Он уныло улыбнулся. Ему вдруг стало нестерпимо жаль громадных своих фантазий, которыми он с детства жил.
Было сухо и тепло, по-осеннему. Сосны чуть скрипели, качались золотистые их верхушк<и>.
— Муравьи, — сказала Наташа, привстав и похло<пы>вая себя по юбке, по чулкам. — Мы сидели на муравьях.
— Вы меня очень презираете? — спросил Вольф.
Она рассмеялась.
— Глупости какие. Ведь мы с вами квиты. Все то, <что> я говорила вам об экст<азе>, о Богоматери, о колокольчике, — все это тоже фантазии. Я это как-то придумала, и потом, конечно, мне казалось, что так было на самом деле…
— Вот именно, — сказал Вольф, просияв.
— Расскажите еще что-нибудь из ваших путешествий, — деловито, без лукавства попросила Наташа.
Вольф привы<чным> движ<ением> вынул свой солидный портсигар.
— К вашим услугам. Однажды, когда я плыл на шхуне из Борнео к Суматре…
5
Мягкий скат шел к озеру. Столбики деревянной пристани серыми спиралями отражались в воде. За озером были те же темные сосновые леса — но кое-где просвечивал белый ствол, желтый дымок: березка. По темно-бирюзовой воде плыли отблески облаков — и Наташе вдруг показалось, что они в России, что нельзя быть вне России, когда такое горячее счастье сжимает горло, — а счастлива она была потому, что Вольф говорил такие великолепные глупости, мечет, ухая, плоски<е> камешки, которые, как по волшебству, скользят и скачут по воде. В этот будний день никого людей не видно было — только изредка доносились облачки восклицаний и смеха, а по озеру реяло белое крыло, парус яхты.

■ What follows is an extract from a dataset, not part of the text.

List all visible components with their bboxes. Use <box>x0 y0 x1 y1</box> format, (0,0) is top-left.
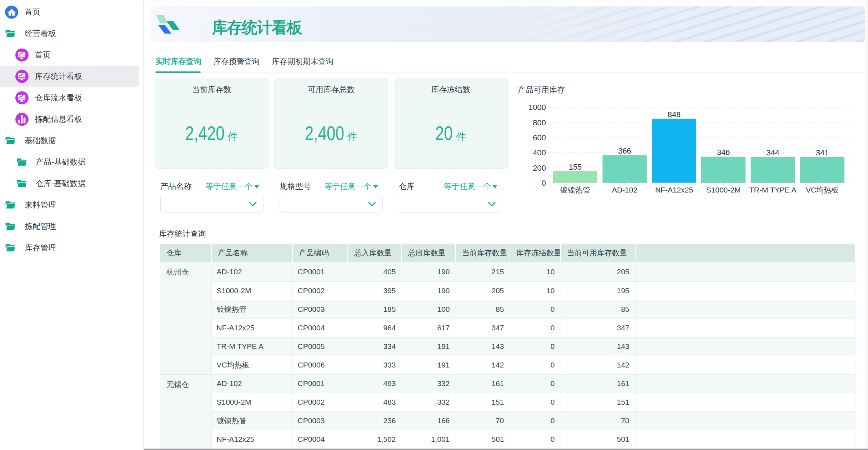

Они долго шли берегом, взбегали на скользкие скаты, отыскали тропинку, где черной сыростью пахнуло от кустов ореш<ника>. Немного дальше, у самой воды, было кафе — совершенно пустынное, даже ни прислуги, ни посетителей, словно где-то случился пожар, и все побежали смотреть, унося с собою свои кружки и тарелки. Вольф и Наташа обошли его кругом. Потом сели за пустой столик и притворились, что пьют и едят, что играет оркестр. И пока они так шутили, Наташе вдруг отчетливо послышалось, что действитель<но> звучит <слово нрзб.> духовая музыка, и тогда она с таинственной улыбкой встрепенулась, побежала вдоль берега, и барон Вольф тяжело и мягко метнулся следом за ней, крича: «Подождите, Наташа, мы же не расплатились!».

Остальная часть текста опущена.